Collected data entries
--- START ---

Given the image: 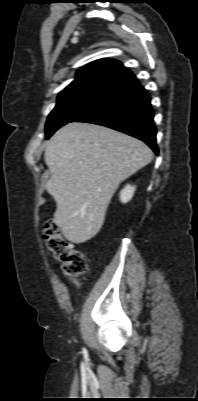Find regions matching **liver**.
Wrapping results in <instances>:
<instances>
[{
  "label": "liver",
  "mask_w": 198,
  "mask_h": 401,
  "mask_svg": "<svg viewBox=\"0 0 198 401\" xmlns=\"http://www.w3.org/2000/svg\"><path fill=\"white\" fill-rule=\"evenodd\" d=\"M44 160L51 173L46 190L57 204L54 223L80 244L99 232L119 184L149 164L152 151L113 129L72 122L52 136Z\"/></svg>",
  "instance_id": "obj_1"
}]
</instances>
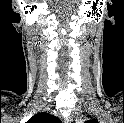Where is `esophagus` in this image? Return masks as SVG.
I'll use <instances>...</instances> for the list:
<instances>
[{
  "label": "esophagus",
  "mask_w": 124,
  "mask_h": 123,
  "mask_svg": "<svg viewBox=\"0 0 124 123\" xmlns=\"http://www.w3.org/2000/svg\"><path fill=\"white\" fill-rule=\"evenodd\" d=\"M66 122H67V123H74V121H73L72 118H68V119L66 120Z\"/></svg>",
  "instance_id": "1"
}]
</instances>
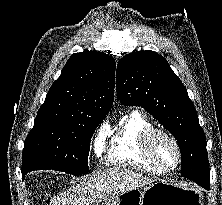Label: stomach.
<instances>
[{
	"label": "stomach",
	"mask_w": 222,
	"mask_h": 205,
	"mask_svg": "<svg viewBox=\"0 0 222 205\" xmlns=\"http://www.w3.org/2000/svg\"><path fill=\"white\" fill-rule=\"evenodd\" d=\"M202 198L201 190L196 187L177 186L159 180L143 190L125 191L96 205H203Z\"/></svg>",
	"instance_id": "stomach-1"
}]
</instances>
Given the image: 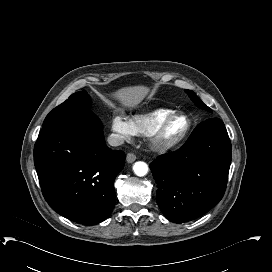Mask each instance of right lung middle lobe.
Wrapping results in <instances>:
<instances>
[{
	"label": "right lung middle lobe",
	"instance_id": "obj_1",
	"mask_svg": "<svg viewBox=\"0 0 272 272\" xmlns=\"http://www.w3.org/2000/svg\"><path fill=\"white\" fill-rule=\"evenodd\" d=\"M89 102V95L85 91L72 94L65 102L54 108L46 116L43 127L55 120L71 117L79 112L87 111Z\"/></svg>",
	"mask_w": 272,
	"mask_h": 272
}]
</instances>
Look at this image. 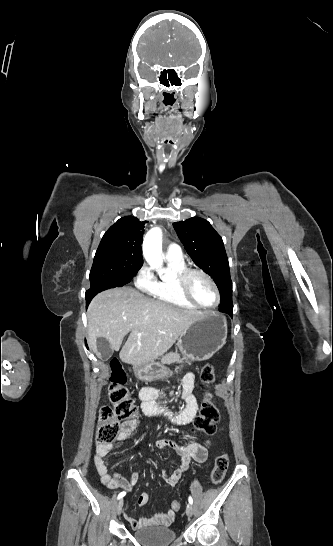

--- END ---

▸ **YOUR INSTRUCTIONS**
If a line in the records above includes the string "white", copy it.

▸ **ANSWER TO THE EXERCISE**
  "mask_svg": "<svg viewBox=\"0 0 198 401\" xmlns=\"http://www.w3.org/2000/svg\"><path fill=\"white\" fill-rule=\"evenodd\" d=\"M44 160L51 173L46 190L57 204L54 223L80 244L99 232L119 184L149 164L152 151L113 129L72 122L52 136Z\"/></svg>",
  "mask_svg": "<svg viewBox=\"0 0 124 123\" xmlns=\"http://www.w3.org/2000/svg\"><path fill=\"white\" fill-rule=\"evenodd\" d=\"M66 122H67V123H74V121H73L72 118H68V119L66 120Z\"/></svg>",
	"mask_svg": "<svg viewBox=\"0 0 222 205\" xmlns=\"http://www.w3.org/2000/svg\"><path fill=\"white\" fill-rule=\"evenodd\" d=\"M202 198L201 190L196 187L177 186L159 180L143 190L125 191L96 205H203Z\"/></svg>",
	"mask_svg": "<svg viewBox=\"0 0 272 272\" xmlns=\"http://www.w3.org/2000/svg\"><path fill=\"white\" fill-rule=\"evenodd\" d=\"M89 102V95L85 91L72 94L65 102L54 108L46 116L43 127L55 120L71 117L79 112L87 111Z\"/></svg>",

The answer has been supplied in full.